Who knew that Dennis Prager, Jordan B. Peterson, and I would have something in common?
Jesus.
I may be wrong, but I feel Dennis has rejected Jesus as God. And again, I may be wrong, but I feel Jordan is searching for Jesus but as the Jesus Jordan wants to find not what the Bible reveals. And I know I am not wrong, but by Jesus’ favor that I do not deserve, I have found Him or He has found me and I consented to follow Him.
(Do I equate myself with these giants of intellect? Hardly. Rather, I offer myself as contrast to them).

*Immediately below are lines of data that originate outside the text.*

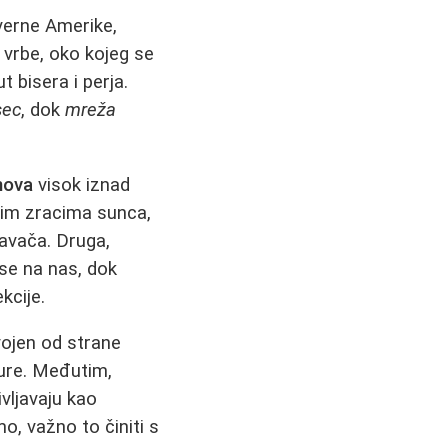
erne Amerike,
 vrbe, oko kojeg se
 bisera i perja.
sec
, dok
mreža
nova
visok iznad
rvim zracima sunca,
pavača. Druga,
 se na nas, dok
kcije.
vojen od strane
ture. Međutim,
ivljavaju kao
o, važno to činiti s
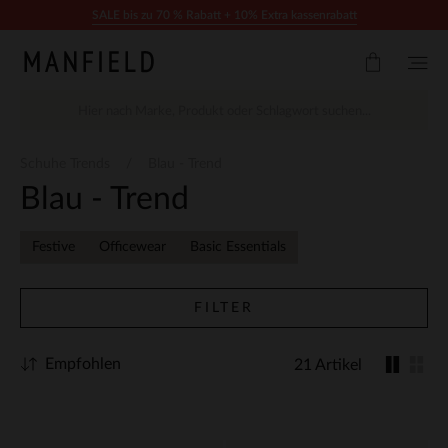
Zum Inhalt springen
SALE bis zu 70 % Rabatt + 10% Extra kassenrabatt
Schuhe Trends
Blau - Trend
Blau - Trend
Festive
Officewear
Basic Essentials
FILTER
Empfohlen
21 Artikel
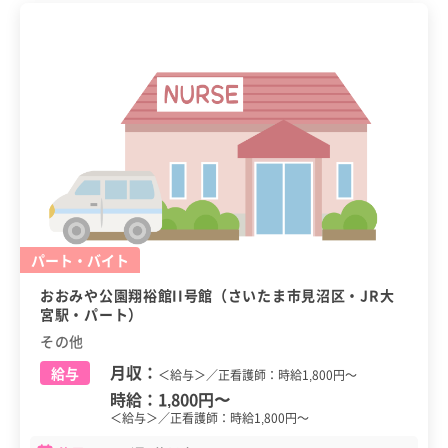
パート・バイト
おおみや公園翔裕館II号館（さいたま市見沼区・JR大
宮駅・パート）
その他
月収：
給与
＜給与＞／正看護師：時給1,800円～
時給：
1,800円
〜
＜給与＞／正看護師：時給1,800円～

I used to think I was really smart. I worshiped myself and my intellect. I thought I was better than others. God told me I was a sinner and I denied it. He gave me 10 years of Serious Mental Illness to humble me. [Later I have learned that God did not give me Mental Illness. It was satan fooling me that he was God.] After 10 years, with a broken mind and life, God offered Himself to me again. I grudgingly accepted Jesus. In His great humility His made me His own.
So why do men much greater than I not find Jesus and God revealed Jesus to me?
At that very time He [Jesus] rejoiced greatly in the Holy Spirit, and said, “I praise You, O Father, Lord of heaven and earth, that You have hidden these things from the wise and intelligent and have revealed them to infants. Yes, Father, for this way was well-pleasing in Your sight.
Luke 10:21 (NASB95)
The Father had hidden Jesus from me because I trusted and relied on my own “wisdom” and “intellect” to find Him. I did not humble myself and cry out in dependence and desperation (like a little baby in distress) on my Father and trust Him to answer and supply all my need. After God* had humbled me with Serious Mental Illness, I was still evil, still full of pride, but my meager assent to Jesus was enough for Him and He did the rest.
Self-dependence is the only issue. Jesus wants you to depend totally on Him.
*It was satan deceiving me that satan was God.